Living family member
Only the patient and, where applicable, his legal representative, have the right to access the patient’s
medical file. A legal representative is a parent or guardian with custody
of a minor, or a mentor or guardian appointed by the Court. If a family
member is not the legal representative of the patient the care provider
is not authorised to give this family member access to the file. This
is only possible if the patient has given his permission, if there is
a legal exemption in respect of the confidentiality of medical data,
or if the care provider is faced with a conflict of responsibilities,
for instance in an emergency situation whereby the patient's interest
in the confidentiality of the data in the file is deemed to be of secondary
importance. It is up to the care provider to assess if one of these
aforementioned grounds for exemption applies. He must be able to substantiate
why he breached the duty of confidentiality he has to his patient. The
most effective way to obtain access to the file of a family member is
to have permission from the family member in question. Further information
on this aspect is available in the fact sheet entitled Confidentiality
of your medical data [Geheimhouding van uw medische gegevens].
Deceased family member
If the patient is deceased it is of course no longer possible to obtain permission. The jurisprudence, doctrines and codes of conduct for physicians show that it is still possible for them to provide (some) information to family members of the deceased if it can be assumed that the deceased would have had no objection or would even have wanted this information to be available to his family members. In many cases the deceased may be assumed to have given permission if his next of kin are able to demonstrate that there are substantial reasons. A substantial reason could be, for example, the family wanting to initiate proceedings against the care provider(s) in question, or needing information about a hereditary condition the deceased suffered from. There is no question of a substantial reason if the family requests access to the file in the context of, for instance, proceedings to contest the deceased’s will.
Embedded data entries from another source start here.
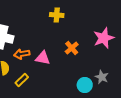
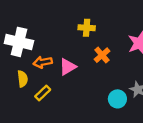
yellow cross: (57, 15) -> (87, 28), moved
pink triangle: (43, 58) -> (68, 67), turned -42

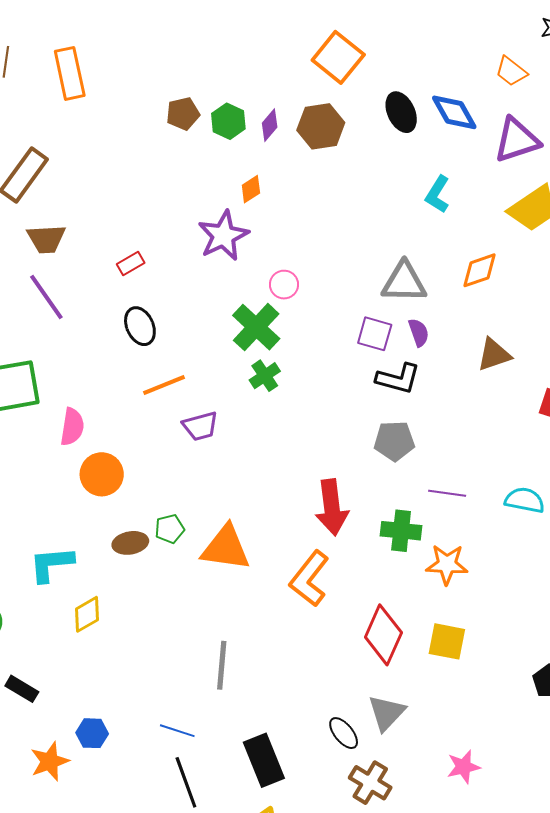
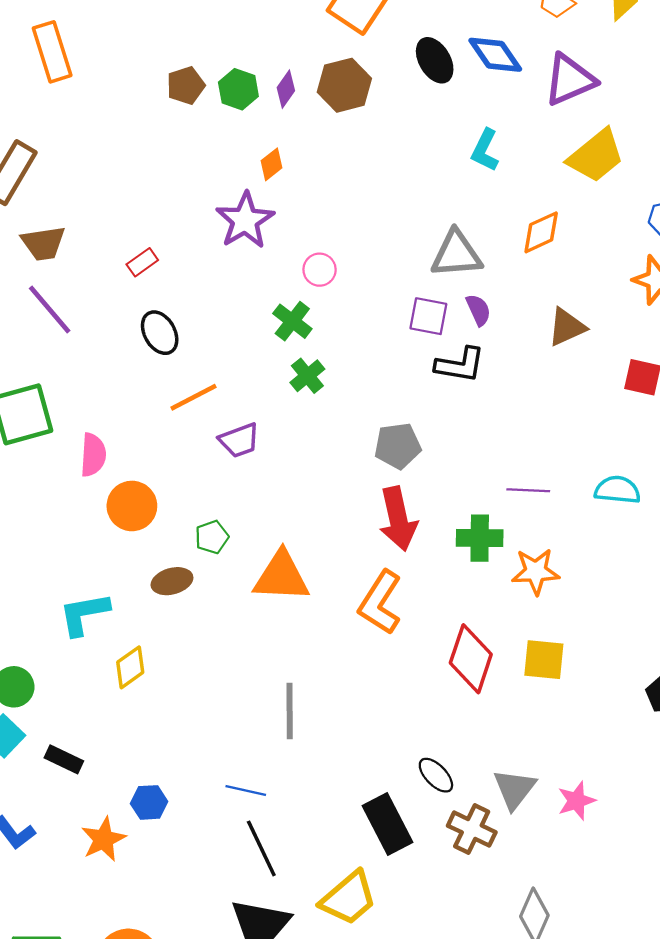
green cross: (256, 327) -> (292, 321), size x0.7
gray pentagon: (394, 441) -> (398, 446), moved
green pentagon: (170, 529) -> (212, 537), moved
gray triangle: (387, 713) -> (514, 789), moved
black rectangle: (264, 760) -> (387, 824), moved

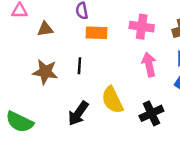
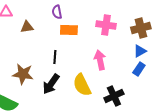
pink arrow: (149, 65) -> (100, 60), moved
brown star: (45, 72) -> (23, 74), moved
black arrow: (78, 113) -> (51, 84), moved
Medical professional secrecy can also be breached pursuant to statutory regulations, such as the Wet bestrijding infectieziekten en opsporing ziekteoorzaken [Control of Infectious Diseases and Investigation of Causes of Disease Act]. A care provider can also appeal to a conflict of responsibilities if, for instance, a certain situation presents a serious (mortal) threat to others. The decision whether or not to breach the duty of confidentiality always rests with the care provider.
The aforementioned views have broad support and can be found in the guideline provided by the Koninklijke
Nederlandsche Maatschappij ter bevordering der Geneeskunst
(KNMG) [ Royal Dutch Medical Society]. The KNMG guideline reads as follows: “Access to the medical details of a deceased person can be granted when the physician is of the opinion that, if alive, the person in question would not have objected, or if required by a statutory obligation. The physician is the responsible party in this matter. He cannot be relieved from his duty of confidentiality by surviving relatives” (quoted from: KNMG guidelines in respect of the handling of medical data, Utrecht 1996).
See
the table access to medical files (24 KB)
The right to make a correction or addition to the file
You have the right to correct the details in your medical file. You can do
this if the details are factually incorrect, incomplete or irrelevant for
the purpose or purposes of the processing. The right to request a correction
of your file does not extend to views, opinions or reports of (subjective)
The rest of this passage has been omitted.